Love Hate Aur Dhoka

“Indians have a love hate relationship with stock markets” said the CEO of the Bombay Stock Exchange a few months back. And he goes on to add “We have a market that is not safe for investors to a large extent.” Further he adds “Only 2% of India i.e. 20-25 Million people invest in shares or mutual funds.”

My broker friend was reading out from a magazine as we met for our coffee this weekend. Swami and I were wondering what he was getting at. But he continued, this time from another article.

“SIP inflows are now about 3000 crore monthly as against 2500 crore six months back.” “FII inflows till date are about 22000 crores this year against 60000 crores last year.”

Swami and I were thinking that our broker friend will now tell us what he was getting at. But he continued again. This time with even more exclamation.

“Quess IPO was oversubscribed 147 times, L&T Infotech IPO was oversubscribed 12 times, Thyrocare was oversubscribed 62 times, and Ujjivan was oversubscribed 41 times. And I am sure there are more to come.”

Finally he looked up at us, smiled and said, “Looks like we are falling in love again.”

Swami and I looked at each other kind of wondering “What’s love got to do with it?”

“The hate of the past few years is gone. The love was cooking, now it seems it is served.”

Swami and I still confused. Love, Hate, Cooking and Investing. We just weren’t getting it.

Finally Swami had just one question “So?” Our confused state of mind was amply clear to our broker friend from the question itself. He finally obliged with some explanation.

“Well – it does look like there is increased participation in the markets from individual investors now. Which is great. But I hope it is not out of love.”

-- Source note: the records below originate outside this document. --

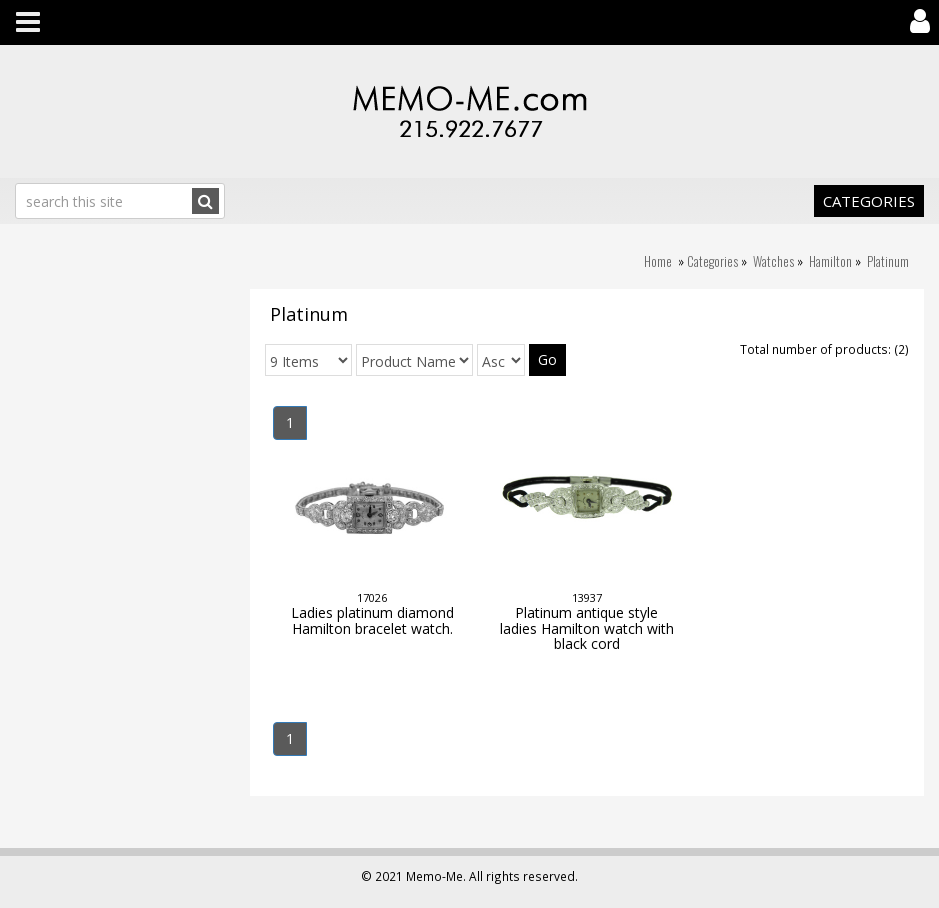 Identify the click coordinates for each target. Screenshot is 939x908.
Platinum (888, 261)
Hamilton (830, 261)
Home (658, 261)
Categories (869, 201)
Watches (773, 261)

We were finally getting some of what Jigneshbhai was trying to say.

The quotes he was reading from did seem to indicate that individual investors were putting in money in the markets faster and in greater amounts than earlier. More money in SIPs, more money in IPOs, and lesser impact of foreigners’ money seemed to suggest that.

As we were musing over the apprehensions of our broker friend, he continued speaking.

“Because even if you love the markets, it won’t love you back. This kind of love can quickly turn into hate with the slightest mishap.”

That got Swami and I thinking about our broker friend’s skepticism.

The old man in the sprawling bungalow who was listening to our conversation walked over to our table. He always spoke cryptically, and this time was no different, albeit a bit clearer.

“Don’t love the markets. If there’s no love, there’s no hate. And if there’s no hate, there’s no dhokha. Go by your long-term plan, love it and stick to it, so that there is no love, hate or dhokha with the markets.”